Posted by Paul on 18/02/2012

Thanks for the information. I should really know more about the incident but perhaps I wasn't attentive enough nor curious.

Thinking back you reminded me that the other side of Jackson Street was affected and the hospital beyond. It is less clear in my mind as I think it was fenced unlike the opposite side which was open and children in the area congregated there. The end property of the original terrace is No. 16, so if the numbering hasn't changed seven houses could have been affected.

Then we have the even side which I suggested five houses could have been affected. On the larger site I think all the properties affected fronted Boothferry Road. The one or two buildings, which existed, when I was young, fronted Boothferry Road and their rear boundary was the access road running parallel to Boothferry Road from Jackson Street to Weatherill Street. The end terrace in Weatherill Street is No. 2 so I don't think it extended to the main road.

Across the road I recall there was a fence down Parliament Street and fronting Boothferry Road with a block of flats on the corner with Dunhill Road opposite the former school. The two end properties in Parliament Street, judging by their numbering and as both blocks are equidistant from Boothferry Road, are the original ones.

It's likely that the two Boothferry Road sites would have contained some houses.

From an aerial photograph of the affected sites you can see a fairly straight bombing run line running from NE to SW or vice-versa. All four sites seem fairly rectangular suggesting demolition took place to provide more useful shapes for re-development.

Well that's my theory but thanks for jogging my memory.

Posted by Eddie on 04/10/2012

To anyone interested in the bombing of Jackson Street, the bomber was firing his guns in a line from beyond the baths hall area with bullets passing over Pasture Road, hitting the roofs somewhere about the ironmongers and hitting the windows of the butchers in Red Lion Street. You may still see the slight sagging in the ridge of the roof of Pasture Road.

Posted by Paul on 05/10/2012

Eddie, thanks for your information as it confirms the direction of the raid. I have recently bought "Goole, A Pictorial History Vol. 4" by Susan Butler which has photographs of the damage in Jackson Street and Boothferry Road.

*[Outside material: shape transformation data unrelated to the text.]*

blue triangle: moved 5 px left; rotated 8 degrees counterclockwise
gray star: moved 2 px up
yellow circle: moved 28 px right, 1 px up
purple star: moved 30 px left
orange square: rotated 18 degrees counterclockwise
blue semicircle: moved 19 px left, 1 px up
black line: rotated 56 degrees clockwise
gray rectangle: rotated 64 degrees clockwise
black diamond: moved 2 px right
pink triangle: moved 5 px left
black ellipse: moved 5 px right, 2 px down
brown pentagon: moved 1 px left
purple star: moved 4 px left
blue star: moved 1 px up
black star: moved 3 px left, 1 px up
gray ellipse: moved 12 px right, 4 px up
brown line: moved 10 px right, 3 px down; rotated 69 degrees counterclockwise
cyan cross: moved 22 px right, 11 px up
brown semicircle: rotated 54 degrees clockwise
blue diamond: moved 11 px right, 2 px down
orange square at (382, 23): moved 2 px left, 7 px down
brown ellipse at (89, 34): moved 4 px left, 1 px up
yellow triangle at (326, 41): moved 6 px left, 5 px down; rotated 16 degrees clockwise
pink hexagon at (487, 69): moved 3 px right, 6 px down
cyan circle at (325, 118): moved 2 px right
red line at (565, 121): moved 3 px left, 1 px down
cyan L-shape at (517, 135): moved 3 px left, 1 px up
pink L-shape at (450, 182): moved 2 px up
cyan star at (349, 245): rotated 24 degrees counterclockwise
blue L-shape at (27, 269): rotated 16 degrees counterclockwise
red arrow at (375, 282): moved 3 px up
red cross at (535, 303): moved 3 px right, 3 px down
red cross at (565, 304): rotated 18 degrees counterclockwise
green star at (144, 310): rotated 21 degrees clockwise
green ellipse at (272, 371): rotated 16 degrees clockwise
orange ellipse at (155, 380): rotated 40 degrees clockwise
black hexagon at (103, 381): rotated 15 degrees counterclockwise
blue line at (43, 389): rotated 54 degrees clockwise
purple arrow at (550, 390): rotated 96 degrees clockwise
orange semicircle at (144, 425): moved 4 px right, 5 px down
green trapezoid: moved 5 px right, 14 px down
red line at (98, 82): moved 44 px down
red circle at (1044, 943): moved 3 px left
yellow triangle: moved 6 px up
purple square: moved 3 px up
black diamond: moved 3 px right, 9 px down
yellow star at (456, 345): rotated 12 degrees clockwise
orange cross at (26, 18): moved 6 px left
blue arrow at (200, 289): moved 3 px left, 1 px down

Posted by Harry on 08/10/2012

I remember the bombing of Goole on 3 August 1942. Our family were stood at the front door in No. 10 Weatherill Street. This plane came straight down the street from Centenary Road end - if we had a clothes pole we could have touched it.

Posted by Paul on 09/10/2012

Harry, your posting has now confused me regarding the bombing in Jackson Street. From Eddie's posting and what I've surmised the attack was on a NE to SW or east to west bomb run. Properties/buildings in Centenary Road, the hospital, even numbers in Jackson Street and 1 to 9 Jackson Street and properties fronting onto Boothferry Road bounded by Weatherill Street and Jackson Street, and Parliament Street and Dunhill Road were affected. This doesn't suggest a north/south run down Weatherill Street from Centenary Road where no properties were affected. Did the plane you describe take that course after the bombings or before?

Having re-read "Goole, A Pictorial History Vol. 4" by Susan Butler she writes "The bombs (4) fell close together, damaging the workhouse (later St. John's Hospital and now the site of Tesco) and the Carlton Cinema as well as destroying houses in Boothferry Road and Jackson Street". This is how I concluded the bomb run appeared to be on a NE-SE or east/west line.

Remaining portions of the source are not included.